# [Your assignment]
Reproduce without any pictures the lines from the one that contains "Так, щоб дитина могла відповісти не лише" through the end of the records, exactly as written.
[Start of Attachment]
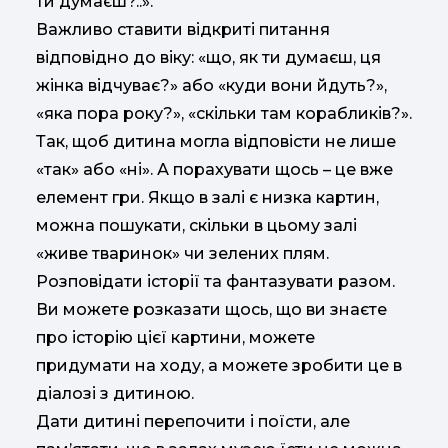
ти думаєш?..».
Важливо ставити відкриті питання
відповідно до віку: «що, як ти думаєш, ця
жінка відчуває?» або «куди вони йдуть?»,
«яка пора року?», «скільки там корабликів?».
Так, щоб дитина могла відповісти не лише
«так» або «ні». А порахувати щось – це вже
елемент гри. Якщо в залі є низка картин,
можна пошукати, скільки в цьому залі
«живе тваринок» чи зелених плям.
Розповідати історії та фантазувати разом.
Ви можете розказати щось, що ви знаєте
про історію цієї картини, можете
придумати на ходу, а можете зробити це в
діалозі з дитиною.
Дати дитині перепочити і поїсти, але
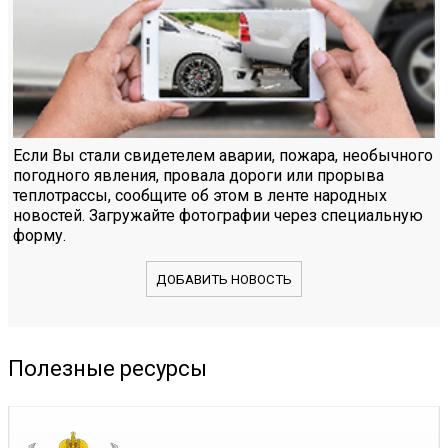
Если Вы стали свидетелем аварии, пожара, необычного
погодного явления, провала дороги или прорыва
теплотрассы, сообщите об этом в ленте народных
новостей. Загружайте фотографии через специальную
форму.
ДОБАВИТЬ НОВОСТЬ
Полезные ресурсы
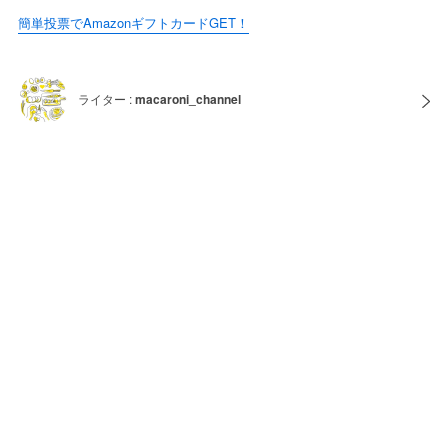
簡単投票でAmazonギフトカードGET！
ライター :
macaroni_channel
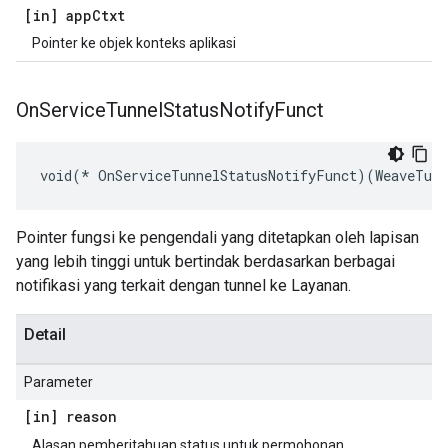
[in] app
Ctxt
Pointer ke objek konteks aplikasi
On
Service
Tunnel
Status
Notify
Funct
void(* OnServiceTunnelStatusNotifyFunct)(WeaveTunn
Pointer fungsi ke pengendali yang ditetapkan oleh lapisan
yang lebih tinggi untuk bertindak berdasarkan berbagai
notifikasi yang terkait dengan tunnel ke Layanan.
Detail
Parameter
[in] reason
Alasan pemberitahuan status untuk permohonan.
[End of Attachment]
# [Result]
Так, щоб дитина могла відповісти не лише
«так» або «ні». А порахувати щось – це вже
елемент гри. Якщо в залі є низка картин,
можна пошукати, скільки в цьому залі
«живе тваринок» чи зелених плям.
Розповідати історії та фантазувати разом.
Ви можете розказати щось, що ви знаєте
про історію цієї картини, можете
придумати на ходу, а можете зробити це в
діалозі з дитиною.
Дати дитині перепочити і поїсти, але
Если Вы стали свидетелем аварии, пожара, необычного
погодного явления, провала дороги или прорыва
теплотрассы, сообщите об этом в ленте народных
новостей. Загружайте фотографии через специальную
форму.
ДОБАВИТЬ НОВОСТЬ
Полезные ресурсы
簡単投票でAmazonギフトカードGET！
ライター :
macaroni_channel
[in] app
Ctxt
Pointer ke objek konteks aplikasi
On
Service
Tunnel
Status
Notify
Funct
void(* OnServiceTunnelStatusNotifyFunct)(WeaveTunn
Pointer fungsi ke pengendali yang ditetapkan oleh lapisan
yang lebih tinggi untuk bertindak berdasarkan berbagai
notifikasi yang terkait dengan tunnel ke Layanan.
Detail
Parameter
[in] reason
Alasan pemberitahuan status untuk permohonan.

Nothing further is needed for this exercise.